3x + 4y less then -14
x - 3y greater then or equal to 17

1 answer

To solve the system of inequalities by graphing, follow these steps:

  1. Rewrite the inequalities: We will rewrite the inequalities in slope-intercept form (y = mx + b), which makes them easier to graph.

    First inequality:
    \(3x + 4y < -14\)

    Solving for y: \[ 4y < -3x - 14 \] \[ y < -\frac{3}{4}x - \frac{14}{4} \] \[ y < -\frac{3}{4}x - \frac{7}{2} \]

    Second inequality:
    \(x - 3y \geq 17\)

    Solving for y: \[ -3y \geq -x + 17 \] \[ y \leq \frac{1}{3}x - \frac{17}{3} \]

  2. Graph the inequalities:

    Inequality 1: \(y < -\frac{3}{4}x - \frac{7}{2}\)

    • The boundary line is \(y = -\frac{3}{4}x - \frac{7}{2}\). This line will be dashed because the inequality is strict ("less than").
    • Find two points to graph the line. For example:
      • If \(x = 0\), then \(y = -\frac{7}{2} = -3.5\).
      • If \(x = 4\), then \(y = -\frac{3}{4}(4) - \frac{7}{2} = -3 - 3.5 = -6.5\).
    • Plot these points (0, -3.5) and (4, -6.5), and draw a dashed line through them. Shade the region below this line.

    Inequality 2: \(y \leq \frac{1}{3}x - \frac{17}{3}\)

    • The boundary line is \(y = \frac{1}{3}x - \frac{17}{3}\). This line will be solid because the inequality is inclusive ("greater than or equal to").
    • Find two points to graph the line. For example:
      • If \(x = 0\), then \(y = -\frac{17}{3} \approx -5.67\).
      • If \(x = 6\), then \(y = \frac{1}{3}(6) - \frac{17}{3} = 2 - \frac{17}{3} = 2 - 5.67 = -3.67\).
    • Plot these points (0, -5.67) and (6, -3.67), and draw a solid line through them. Shade the region below this line.
  3. Identify the solution region:

    • The solution to the system of inequalities is the intersection of the shaded areas from both inequalities.
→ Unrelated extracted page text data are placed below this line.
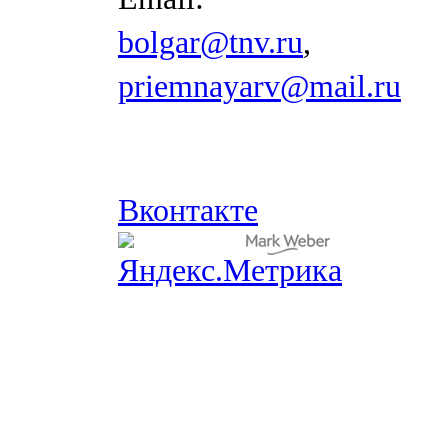
bolgar@tnv.ru
,
priemnayarv@mail.ru
Вконтакте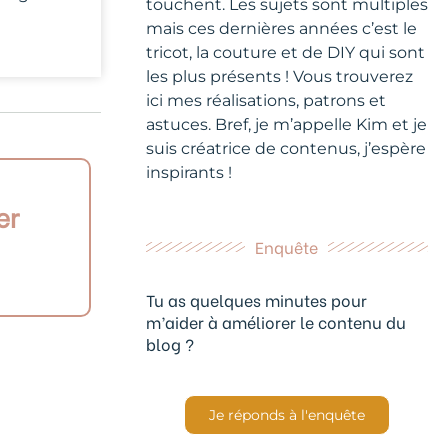
touchent. Les sujets sont multiples
mais ces dernières années c’est le
tricot, la couture et de DIY qui sont
les plus présents ! Vous trouverez
ici mes réalisations, patrons et
astuces. Bref, je m’appelle Kim et je
suis créatrice de contenus, j’espère
inspirants !
er
Enquête
Tu as quelques minutes pour
m’aider à améliorer le contenu du
blog ?
Je réponds à l'enquête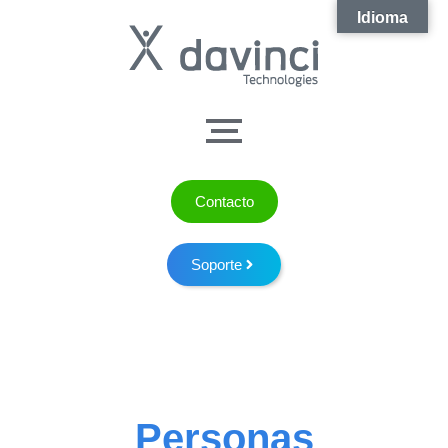
Idioma
Contacto
Soporte
Personas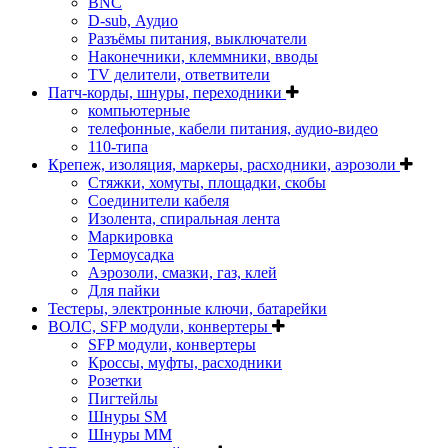
BNC
D-sub, Аудио
Разъёмы питания, выключатели
Наконечники, клеммники, вводы
ТV делители, ответвители
Патч-корды, шнуры, переходники
компьютерные
телефонные, кабели питания, аудио-видео
110-типа
Крепеж, изоляция, маркеры, расходники, аэрозоли
Стяжки, хомуты, площадки, скобы
Соединители кабеля
Изолента, спиральная лента
Маркировка
Термоусадка
Аэрозоли, смазки, газ, клей
Для пайки
Тестеры, электронные ключи, батарейки
ВОЛС, SFP модули, конвертеры
SFP модули, конвертеры
Кроссы, муфты, расходники
Розетки
Пигтейлы
Шнуры SM
Шнуры MM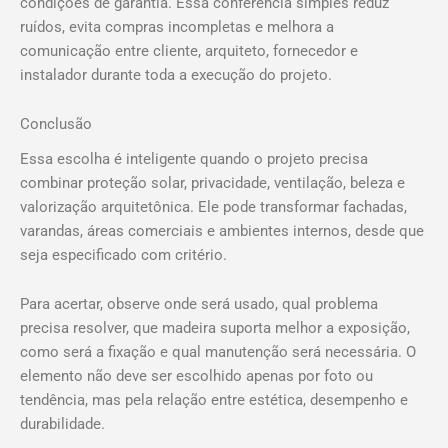
condições de garantia. Essa conferência simples reduz
ruídos, evita compras incompletas e melhora a
comunicação entre cliente, arquiteto, fornecedor e
instalador durante toda a execução do projeto.
Conclusão
Essa escolha é inteligente quando o projeto precisa
combinar proteção solar, privacidade, ventilação, beleza e
valorização arquitetônica. Ele pode transformar fachadas,
varandas, áreas comerciais e ambientes internos, desde que
seja especificado com critério.
Para acertar, observe onde será usado, qual problema
precisa resolver, que madeira suporta melhor a exposição,
como será a fixação e qual manutenção será necessária. O
elemento não deve ser escolhido apenas por foto ou
tendência, mas pela relação entre estética, desempenho e
durabilidade.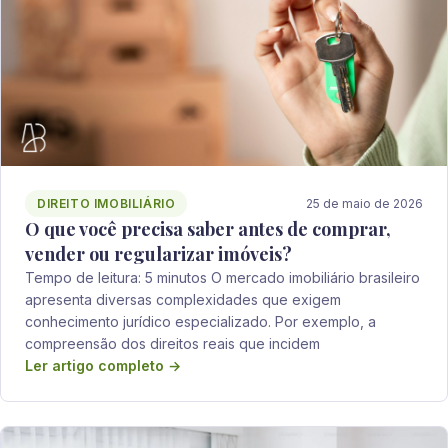
DIREITO IMOBILIÁRIO
25 de maio de 2026
O que você precisa saber antes de comprar,
vender ou regularizar imóveis?
Tempo de leitura: 5 minutos O mercado imobiliário brasileiro
apresenta diversas complexidades que exigem
conhecimento jurídico especializado. Por exemplo, a
compreensão dos direitos reais que incidem
Ler artigo completo →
This is the region where both conditions are met.

Summary

  • The first inequality's region will be below the dashed line \(y = -\frac{3}{4}x - \frac{7}{2}\).
  • The second inequality's region will be below the solid line \(y = \frac{1}{3}x - \frac{17}{3}\).

Make sure to check a few points in the overlapping shaded region to confirm they satisfy both inequalities.